Absence de freinage et vitesse excessive

« Selon les informations recueillies, le défaut de freinage de ces voitures (dont 12 de série 1300 CSR et de fabrication chinoise, NDLR) serait connu de tous les opérateurs à Camrail », écrit ainsi le spécialiste, dont la société a réclamé la récusation au motif qu’il était un de ses anciens employés.

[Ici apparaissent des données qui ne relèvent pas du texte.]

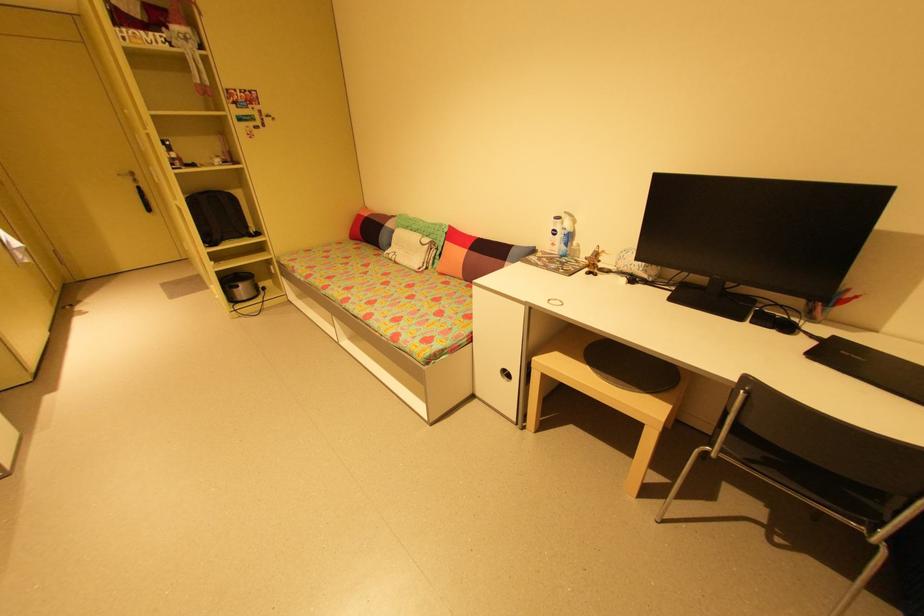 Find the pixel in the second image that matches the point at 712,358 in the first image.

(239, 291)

Il ajoute même que plusieurs incidents se sont déjà produits par le passé à cause de ces mêmes anomalies, en mai et en juillet 2014 notamment, lorsque plusieurs conducteurs avaient perdu le contrôle de leur convoi.

Au-delà du problème de freinage, l’expert ajoute également que trois autres causes ont contribué au drame : la surcharge du convoi « en violation des capacités prescrites » (ce que conteste Camrail) et l’ajout de voitures « ayant parcouru plus de 600 kilomètres sans vérification fiable de leur état », la « mise hors-service par les services d’entretien du système de frein rhéostatique de la locomotive » (qui aurait pu permettre de ralentir le moteur électriquement, NDLR), et la « non-prise en compte par la direction technique des réserves émises par les conducteurs ». Il ajoute: « Dans de telles conditions, la catastrophe était inévitable ».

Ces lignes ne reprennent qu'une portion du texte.